C'est ainsi qu'Elizabeth Sparkle, campée par une Demi Moore d'autant plus sidérante qu'elle a vécu une trajectoire un peu similaire, n'entend pas se laisser virer par l'odieux producteur de son émission d'aérobic au motif qu'elle a atteint les 50 balais. Elle qui avait pourtant le CV d'une actrice de renom, comme en témoigne son étoile sur le fameux trottoir du "walk of fame" à L.A... Une substance prométhéenne vient heureusement à son secours. Injections à l'appui, ce mystérieux fluide lui permet de créer une partie rajeunie d'elle-même avec laquelle la cohabitation ne va pourtant pas aller de soi.
Une règle stipule en effet que l'ancien et le nouveau corps doivent se partager le temps une semaine sur deux. Sauf que malgré son visage innocent tout droit sorti du cinéma muet, la jeune double, baptisée Sue (Margaret Qualley), ne résiste pas bien longtemps à l'idée de profiter de ses attraits plus que de coutume. Abusant d'un "liquide stabilisateur" qu'elle extrait de son modèle originel, elle génère chez cette "matrice" un vieillissement accéléré façon Dorian Gray. Au final, la mécanique enclenchée se détraque complètement et crée un monstre hybride à partir des deux femmes.

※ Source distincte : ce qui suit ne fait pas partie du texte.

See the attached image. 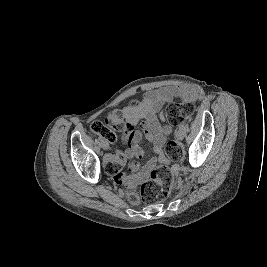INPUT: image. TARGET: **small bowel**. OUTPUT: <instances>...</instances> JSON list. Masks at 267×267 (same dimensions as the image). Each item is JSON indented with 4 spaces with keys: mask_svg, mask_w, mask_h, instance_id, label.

Ce que les femmes font à la vieillesse, donc... Coralie Fargeat reprend pour mieux les détourner les stéréotypes du jeunisme et du "male gaze". Tour à tour répugnants (le producteur de télé qui urine bruyamment avant s'empiffrer de crevettes...), ridicules et pathétiques, ses personnages masculins méritent le terme de "créatures" bien davantage que les deux héroïnes du film. Même la fameuse ligne mélodique de Bernard Herrmann dans Sueurs froides devient un motif de colère, au regard de tous ces hommes qui remodèlent en mode fantasmatique l'objet de leur désir. Le pire, c'est le chœur de vieux actionnaires scandant que "les jolies filles devraient sourire tout le temps "... Il est frappant, à ce propos, de voir comment le film travaille autant l'anatomie du regard masculin que celle du système économique qui produit ce qu'on voit à l'écran... Deux anatomies qui se superposent peu à peu à celles que Fargeat met a priori en avant.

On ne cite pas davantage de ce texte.